Using IBM Event Streams and Apache Kafka to copy documents from Cloudant to Db2 Warehouse on Cloud

This tutorial will use Apache Kafka Connect to publish messages from a Cloudant database to a topic. The messages will then be consumed by Apache Kafka Connect's JDBC connector to write to a Db2 Warehouse on Cloud table.

Learn more about Event Streams key concepts

This tutorial will demonstrate how to:

Set up Cloudant, Event Streams and Db2 Warehouse on Cloud.
Set up Apache Kafka Connect to connect to Event Streams.
Configure Apache Kafka Connect with kafka-connect-cloudant to produce messages for Cloudant documents.
Configure Apache Kafka Connect with kafka-connect-jdbc to consume messages from a topic and write to Db2 Warehouse on Cloud.
Run Apache Kafka Connect in a standalone worker configuration.

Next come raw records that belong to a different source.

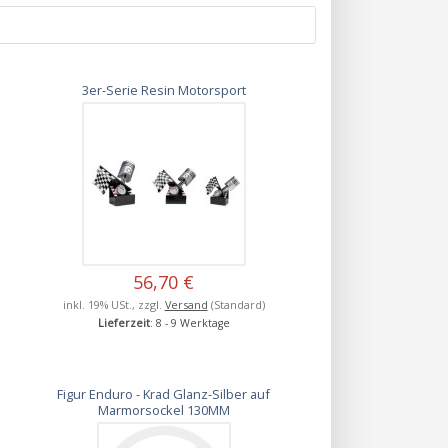
3er-Serie Resin Motorsport
56,70 €
inkl. 19% USt., zzgl.
Versand
(Standard)
Lieferzeit
: 8 - 9 Werktage
Figur Enduro - Krad Glanz-Silber auf
Marmorsockel 130MM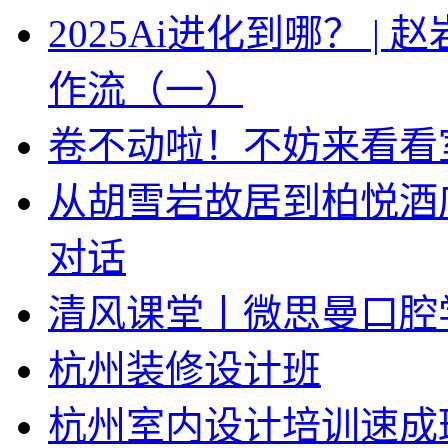
2025Ai进化到哪？ |
作流（一）
卷不动啦！不妨来看看
从胡雪岩故居到柏悦酒
对话
清风课堂丨微思曼口腔
杭州装修设计班
杭州室内设计培训速成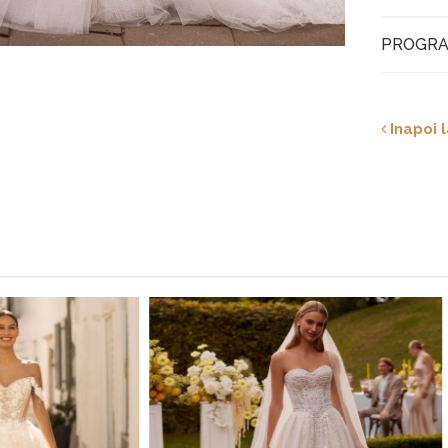
PROGRA
Inapoi l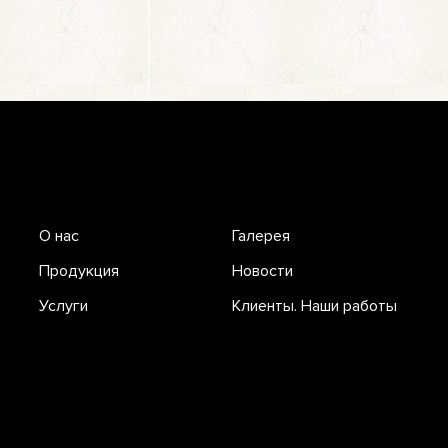
О нас
Галерея
Продукция
Новости
Услуги
Клиенты. Наши работы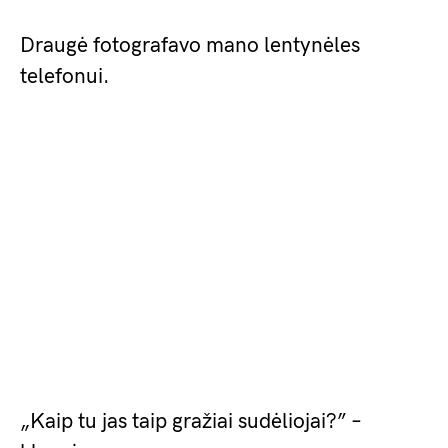
Draugė fotografavo mano lentynėles
telefonui.
„Kaip tu jas taip gražiai sudėliojai?” –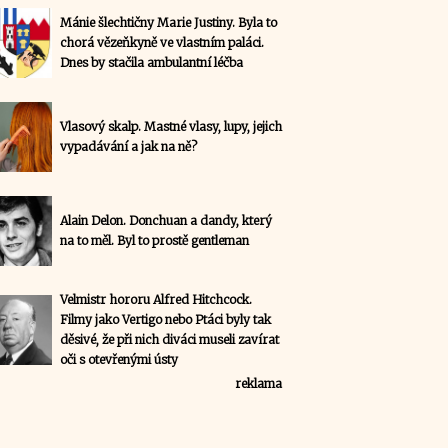
Mánie šlechtičny Marie Justiny. Byla to
chorá vězeňkyně ve vlastním paláci.
Dnes by stačila ambulantní léčba
Vlasový skalp. Mastné vlasy, lupy, jejich
vypadávání a jak na ně?
Alain Delon. Donchuan a dandy, který
na to měl. Byl to prostě gentleman
Velmistr hororu Alfred Hitchcock.
Filmy jako Vertigo nebo Ptáci byly tak
děsivé, že při nich diváci museli zavírat
oči s otevřenými ústy
reklama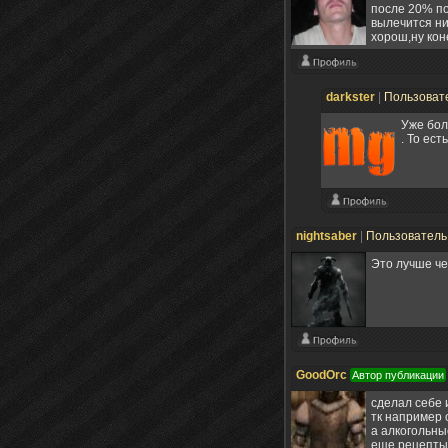
после 20% пот
вылечится ни
хорош,ну коне
darkster
|
Пользоват
Уже бол
. То ес
nightsaber
|
Пользовател
Это лучше чем
GoodOrc
Автор публикации
сделал себе 
тк например 
а алкогольны
еще рецепты 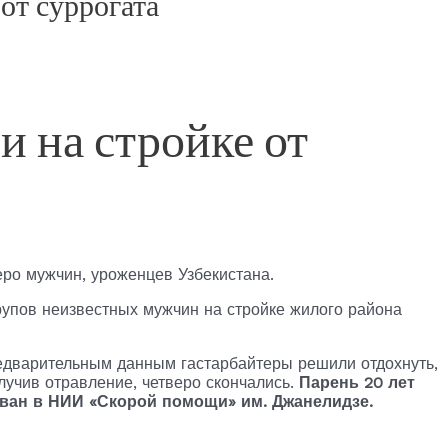
от суррогата
 на стройке от
еро мужчин, уроженцев Узбекистана.
рупов неизвестных мужчин на стройке жилого района
предварительным данным гастарбайтеры решили отдохнуть,
лучив отравление, четверо скончались.
Парень 20 лет
ован в НИИ «Скорой помощи» им. Джанелидзе.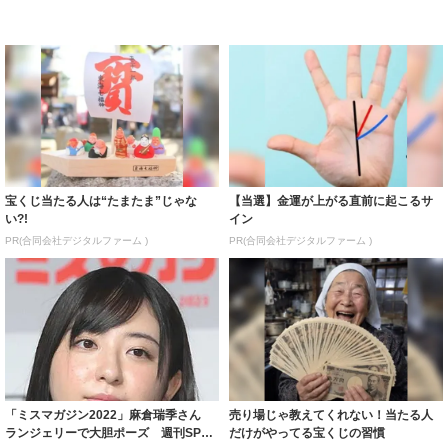
宝くじ当たる人は“たまたま”じゃな
【当選】金運が上がる直前に起こるサ
い?!
イン
PR(合同会社デジタルファーム )
PR(合同会社デジタルファーム )
「ミスマガジン2022」麻倉瑞季さん
売り場じゃ教えてくれない！当たる人
ランジェリーで大胆ポーズ 週刊SPA!
だけがやってる宝くじの習慣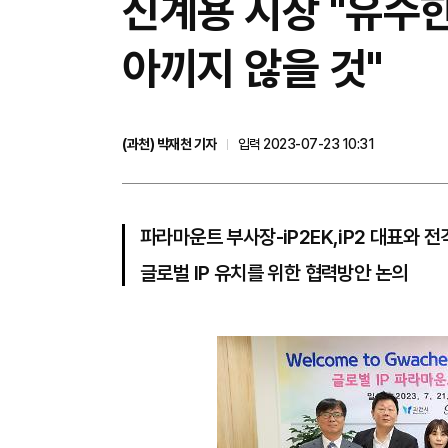
신계용 시장 "유수한
아끼지 않을 것"
(과천) 박재천 기자
입력 2023-07-23 10:31
파라마운트 부사장-iP2EK,iP2 대표와 전
글로벌 IP 유치를 위한 협력방안 논의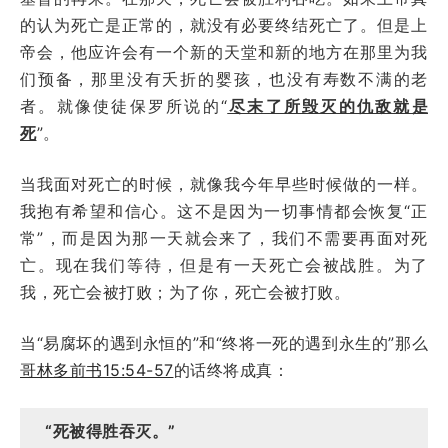
的认为死亡是正常的，就没有必要终结死亡了。但是上
帝会，他应许会有一个新的天堂和新的地方在那里为我
们预备，那里没有夭折的婴孩，也没有寿数不满的老
者。就像使徒保罗所说的“
尽末了所毁灭的仇敌就是
死
”。
当我面对死亡的时候，就像我今年早些时候做的一样。
我抱有希望和信心。这不是因为一切事情都会恢复“正
常”，而是因为那一天就会来了，我们不需要再面对死
亡。现在我们等待，但是有一天死亡会被战胜。为了
我，死亡会被打败；为了你，死亡会被打败。
当“易腐坏的遇到永恒的”和“终将一死的遇到永生的”那么
哥林多前书15:54-57
的话终将成真：
“死被得胜吞灭。”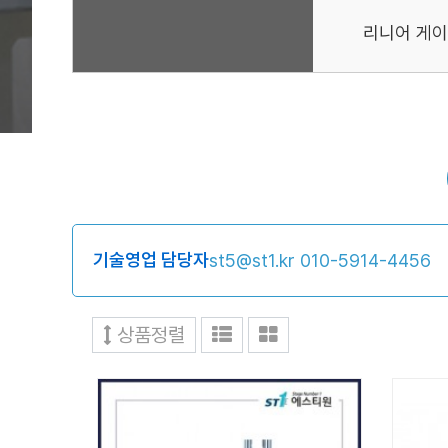
리니어 게이
기술영업 담당자
st5@st1.kr
010-5914-4456
상품정렬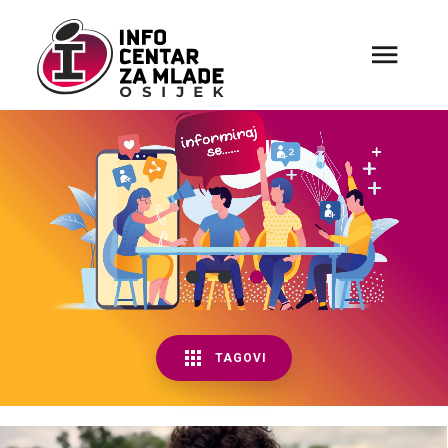
TAGOVI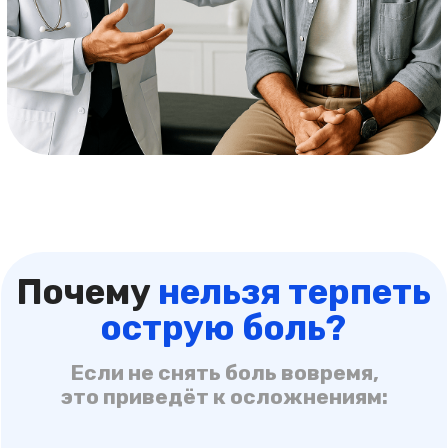
Записаться на срочное лечение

N.B. This is an example only intended as a starting point for using IBM Event Streams and Apache Kafka Connect to extract data from Cloudant and insert into Db2 Warehouse on Cloud. It is not intended as a drop-in replacement for the deprecated Cloudant warehouse integration. In particular this example does not create or alter Db2 tables or handle document deletion.

Setting up IBM Cloud services

Cloudant

Create an IBM Cloudant instance.
Replicate the tutorial data.

IBM Event Streams

Create an IBM Event Streams service instance.
Create Service Credentials for IBM Event Streams.
Use the Event Streams Manage interface to create a 1) topic name, 2) single partition and, 3) one day retention. Or alternatively use the api_key and the kafka_admin_url from your service credentials to create the topic from the command line e.g.

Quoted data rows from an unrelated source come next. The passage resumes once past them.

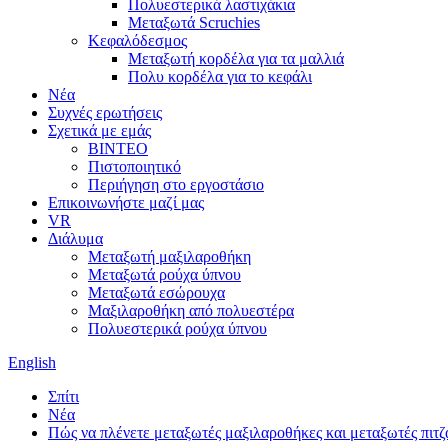
Πολυεστερικά λαστιχάκια
Μεταξωτά Scruchies
Κεφαλόδεσμος
Μεταξωτή κορδέλα για τα μαλλιά
Πολυ κορδέλα για το κεφάλι
Νέα
Συχνές ερωτήσεις
Σχετικά με εμάς
ΒΙΝΤΕΟ
Πιστοποιητικό
Περιήγηση στο εργοστάσιο
Επικοινωνήστε μαζί μας
VR
Διάλυμα
Μεταξωτή μαξιλαροθήκη
Μεταξωτά ρούχα ύπνου
Μεταξωτά εσώρουχα
Μαξιλαροθήκη από πολυεστέρα
Πολυεστερικά ρούχα ύπνου
English
Σπίτι
Νέα
Πώς να πλένετε μεταξωτές μαξιλαροθήκες και μεταξωτές πιτζ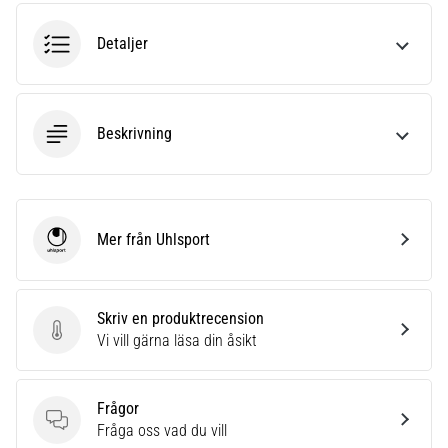
riktningsförändringar.
Hur
Detaljer
utförs
det
korrekt,
var
Beskrivning
används
det…
6. 8. 2026
•
Mer från Uhlsport
Uhlsport
9 min. läsning
Löparknä:
Orsaker,
Skriv en produktrecension
behandling
Skriv en produktrecension
Vi vill gärna läsa din åsikt
och
förebyggande
åtgärder
Frågor
Frågor
Fråga oss vad du vill
Löparknä,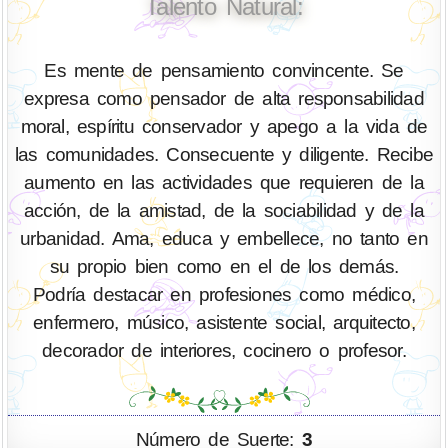
Talento Natural:
Es mente de pensamiento convincente. Se
expresa como pensador de alta responsabilidad
moral, espíritu conservador y apego a la vida de
las comunidades. Consecuente y diligente. Recibe
aumento en las actividades que requieren de la
acción, de la amistad, de la sociabilidad y de la
urbanidad. Ama, educa y embellece, no tanto en
su propio bien como en el de los demás.
Podría destacar en profesiones como médico,
enfermero, músico, asistente social, arquitecto,
decorador de interiores, cocinero o profesor.
Número de Suerte:
3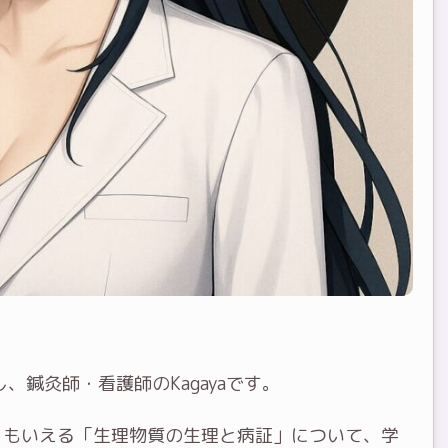
、鍼灸師・看護師のKagayaです。
ともいえる
「生理物質の生理と病証」
について、学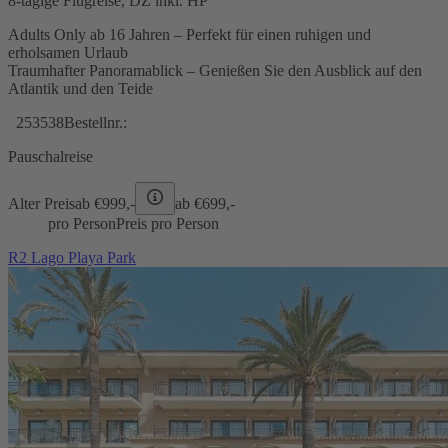
8-tägige Flugreise, DZ inkl. HP
Adults Only ab 16 Jahren – Perfekt für einen ruhigen und
erholsamen Urlaub
Traumhafter Panoramablick – Genießen Sie den Ausblick auf den
Atlantik und den Teide
253538
Bestellnr.:
Pauschalreise
Alter Preis
ab €
999,-
ab €
699,-
pro Person
Preis pro Person
R2 Lago Playa Park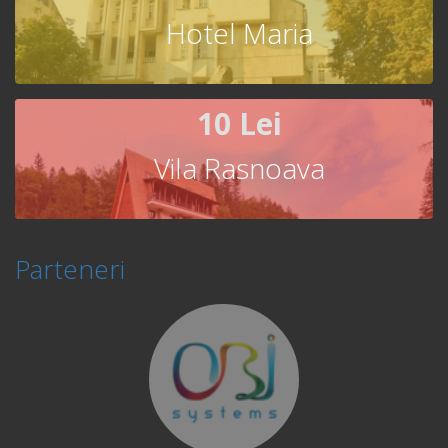
Hotel Maria
10 Lei
Vila Rasnoava
Parteneri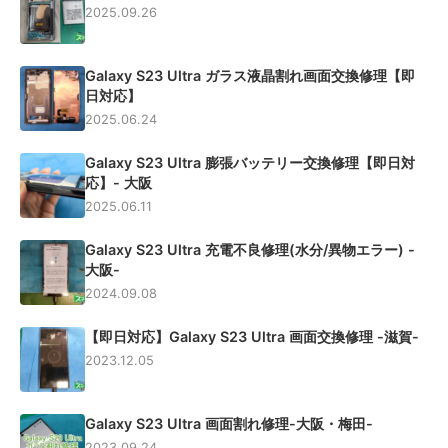
2025.09.26
Galaxy S23 Ultra ガラス液晶割れ画面交換修理【即
日対応】
2025.06.24
Galaxy S23 Ultra 膨張バッテリー交換修理【即日対
応】- 大阪
2025.06.11
Galaxy S23 Ultra 充電不良修理(水分/異物エラー) -
大阪-
2024.09.08
【即日対応】Galaxy S23 Ultra 画面交換修理 -滋賀-
2023.12.05
Galaxy S23 Ultra 画面割れ修理-大阪・梅田-
2023.09.24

curl -v -H 'Content-Type: application/json' -H 'Accept: */*' -H 'X-Auth-Token: ${api_key}' -d '{ "name": "exampleTopic", "partitions": 1 }' <kafka_admin_url>/admin/topics

Db2 Warehouse on Cloud

Create an IBM Db2 Warehouse on Cloud instance.
Create a Db2 table to house the data. When using your own data be sure to choose an appropriate table schema and consider the specifics of JSON to Struct conversion as documented by kafka-connect-cloudant (e.g. numbers represented as FLOAT64/double).
Download the Db2 JDBC driver and save the JDBC connection details.
Note: Keep the connection details for configuring the kafka-connect-jdbc sink connector.

Setting up Apache Kafka Connect

Download Apache Kafka. This tutorial uses version 1.0.0 for Scala 2.11.0 (kafka_2.11-1.0.0.tgz).
Extract the Apacke Kafka installation.
Open the connect-standalone.properties file in the config directory of the extracted Apache Kafka installation.

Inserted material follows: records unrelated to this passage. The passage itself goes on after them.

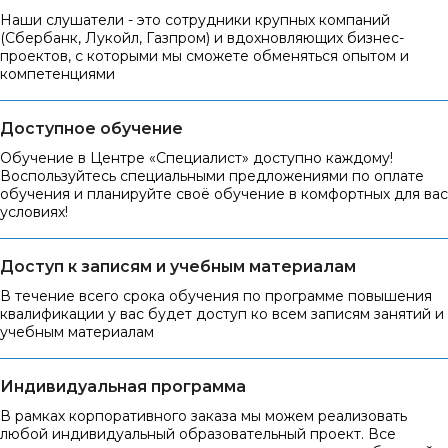
Наши слушатели - это сотрудники крупных компаний
(Сбербанк, Лукойл, Газпром) и вдохновляющих бизнес-
проектов, с которыми мы сможете обменяться опытом и
компетенциями
Доступное обучение
Обучение в Центре «Специалист» доступно каждому!
Воспользуйтесь специальными предложениями по оплате
обучения и планируйте своё обучение в комфортных для вас
условиях!
Доступ к записям и учебным материалам
В течение всего срока обучения по программе повышения
квалификации у вас будет доступ ко всем записям занятий и
учебным материалам
Индивидуальная программа
В рамках корпоративного заказа мы можем реализовать
любой индивидуальный образовательный проект. Все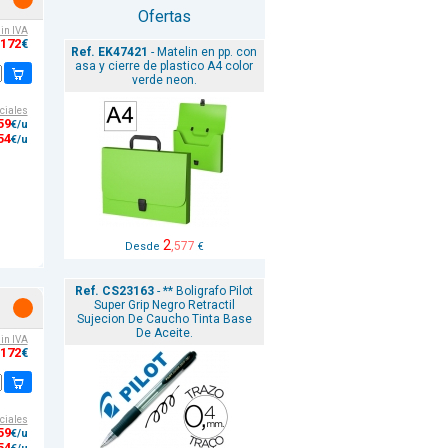
Ofertas
sin IVA
,172
€
Ref. EK47421
- Matelin en pp. con
asa y cierre de plastico A4 color
verde neon.
ciales
59
€/u
54
€/u
2
,577
Desde
€
Ref. CS23163
- ** Boligrafo Pilot
Super Grip Negro Retractil
Sujecion De Caucho Tinta Base
De Aceite.
sin IVA
,172
€
ciales
59
€/u
54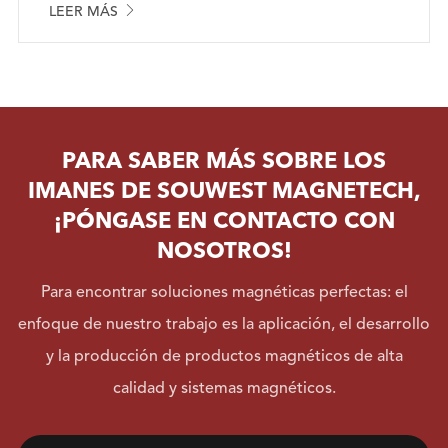

LEER MÁS
PARA SABER MÁS SOBRE LOS
IMANES DE SOUWEST MAGNETECH,
¡PÓNGASE EN CONTACTO CON
NOSOTROS!
Para encontrar soluciones magnéticas perfectas: el
enfoque de nuestro trabajo es la aplicación, el desarrollo
y la producción de productos magnéticos de alta
calidad y sistemas magnéticos.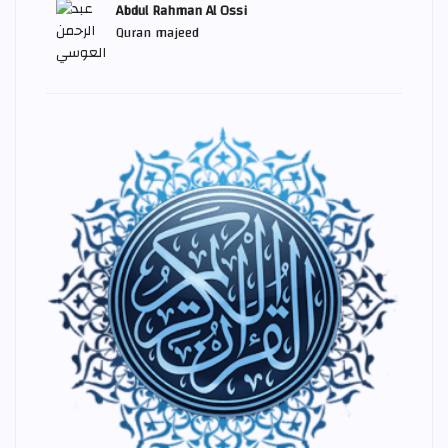
Abdul Rahman Al Ossi
Quran majeed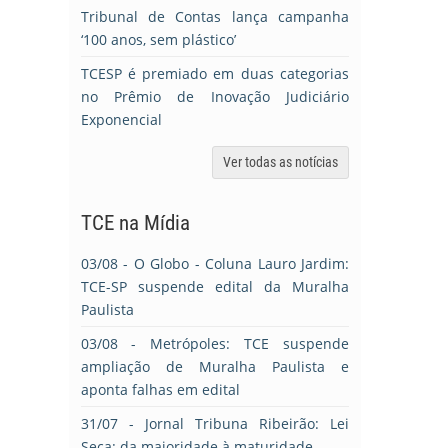
Tribunal de Contas lança campanha
‘100 anos, sem plástico’
TCESP é premiado em duas categorias
no Prêmio de Inovação Judiciário
Exponencial
Ver todas as notícias
TCE na Mídia
03/08
- O Globo - Coluna Lauro Jardim:
TCE-SP suspende edital da Muralha
Paulista
03/08
- Metrópoles: TCE suspende
ampliação de Muralha Paulista e
aponta falhas em edital
31/07
- Jornal Tribuna Ribeirão: Lei
Seca: da maioridade à maturidade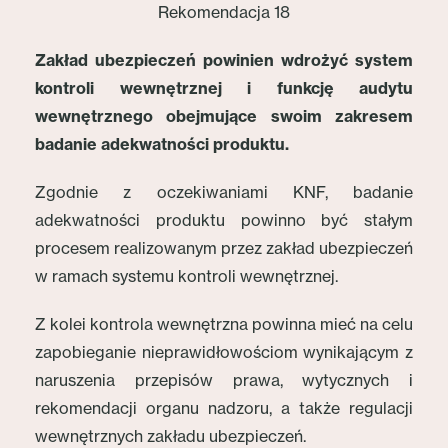
Rekomendacja 18
Zakład ubezpieczeń powinien wdrożyć system
kontroli wewnętrznej i funkcję audytu
wewnętrznego obejmujące swoim zakresem
badanie adekwatności produktu.
Zgodnie z oczekiwaniami KNF, badanie
adekwatności produktu powinno być stałym
procesem realizowanym przez zakład ubezpieczeń
w ramach systemu kontroli wewnętrznej.
Z kolei kontrola wewnętrzna powinna mieć na celu
zapobieganie nieprawidłowościom wynikającym z
naruszenia przepisów prawa, wytycznych i
rekomendacji organu nadzoru, a także regulacji
wewnętrznych zakładu ubezpieczeń.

Add or edit these properties, substituting values from your IBM Event Streams service credentials where appropriate.

# Substitute your server endpoints as shown in your service credentials
bootstrap.servers=kafka-1.mh-lndsvjgsxyspcxffwfhydnwfrwggs.eu-gb.containers.appdomain.cloud:9093,\
kafka-2.mh-lndsvjgsxyspcxffwfhydnwfrwggs.eu-gb.containers.appdomain.cloud:9093,\
kafka-3.mh-lndsvjgsxyspcxffwfhydnwfrwggs.eu-gb.containers.appdomain.cloud:9093

# Message producer connection configuration, substitute your username and password
producer.sasl.jaas.config=org.apache.kafka.common.security.plain.PlainLoginModule required username="username" password="password";
producer.security.protocol=SASL_SSL
producer.sasl.mechanism=PLAIN
producer.ssl.protocol=TLSv1.2
producer.ssl.enabled.protocols=TLSv1.2
producer.ssl.endpoint.identification.algorithm=HTTPS

# Message consumer connection configuration, substitute your username and password
consumer.sasl.jaas.config=org.apache.kafka.common.security.plain.PlainLoginModule required username="username" password="password";
consumer.security.protocol=SASL_SSL
consumer.sasl.mechanism=PLAIN
consumer.ssl.protocol=TLSv1.2
consumer.ssl.enabled.protocols=TLSv1.2
consumer.ssl.endpoint.identification.algorithm=HTTPS

# Substitue with the path to the file you want to use to store offset values
offset.storage.file.filename=offsetFile

# Kafka connect message configuration
key.converter=org.apache.kafka.connect.json.JsonConverter
value.converter=org.apache.kafka.connect.json.JsonConverter
key.converter.schemas.enable=true
value.converter.schemas.enable=true
internal.key.converter=org.apache.kafka.connect.json.JsonConverter
internal.value.converter=org.apache.kafka.connect.json.JsonConverter

Configure `kafka-connect-cloudant` as a source connector

Configuration for publishing messages from Cloudant to Event Streams using Apache Kafka and kafka-connect-cloudant as a source connector.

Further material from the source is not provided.